Op 30 maart 2018 keurde het parlement de wetswijziging goed met betrekking tot de aanvullende pensioenen voor de publieke sector.
Verwacht wordt dat het aantal statutaire ambtenaren de komende jaren zal afnemen, met als gevolg een toenemend aandeel van contractuelen in de werknemerspopulatie. Contractuele ambtenaren hebben echter een lager wettelijke pensioen, waardoor voor hen het aanvullend pensioen meer belang heeft.
De wetswijziging van 30 maart heeft als doelstelling de lokale en provinciale overheden te stimuleren om een degelijke tweede pensioenpijler voor hun contractuele personeelsleden in te voeren. Dat is een aanvullend pensioenplan gefinancierd in de vorm van een groepsverzekering of pensioenfonds via de werkgever.
De nieuwe wetgeving verplicht overheden niet om zo een aanvullend pensioen te implementeren. Waarom is het toch belangrijk om actiever in te zetten op een tweede pensioenpijler voor contractuelen?
Pensioenverlies contractuelen compenseren
Aangezien de berekening voor beide statuten verschillend is en het wettelijk pensioen van een statutaire ambtenaar hoger uitvalt, is een contractuele arbeidsovereenkomst voor ambtenaren minder gunstig.
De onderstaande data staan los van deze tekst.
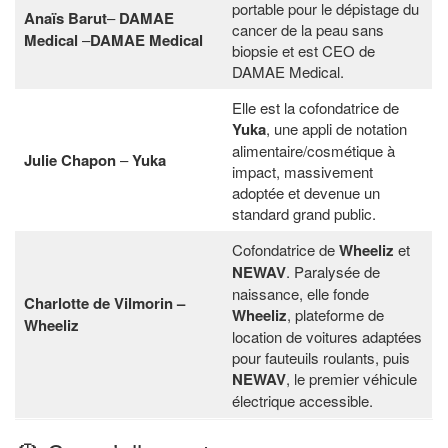
portable pour le dépistage du
Anaïs Barut
–
DAMAE
cancer de la peau sans
Medical
–
DAMAE Medical
biopsie et est CEO de
DAMAE Medical.
Elle est la cofondatrice de
Yuka
, une appli de notation
alimentaire/cosmétique à
Julie Chapon
–
Yuka
impact, massivement
adoptée et devenue un
standard grand public.
Cofondatrice de
Wheeliz
et
NEWAV
. Paralysée de
naissance, elle fonde
Charlotte de Vilmorin –
Wheeliz
, plateforme de
Wheeliz
location de voitures adaptées
pour fauteuils roulants, puis
NEWAV
, le premier véhicule
électrique accessible.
Het verschil qua pensioen kan oplopen tot 30%.
Bovendien stipuleert de nieuwe wet dat contractuele ambtenaren, die vastbenoemd worden en vanaf dan onder het statutaire stelsel vallen, zoals tot voor kort, niet langer de contractuele dienstjaren kunnen laten meetellen voor hun pensioen als vastbenoemd personeelslid.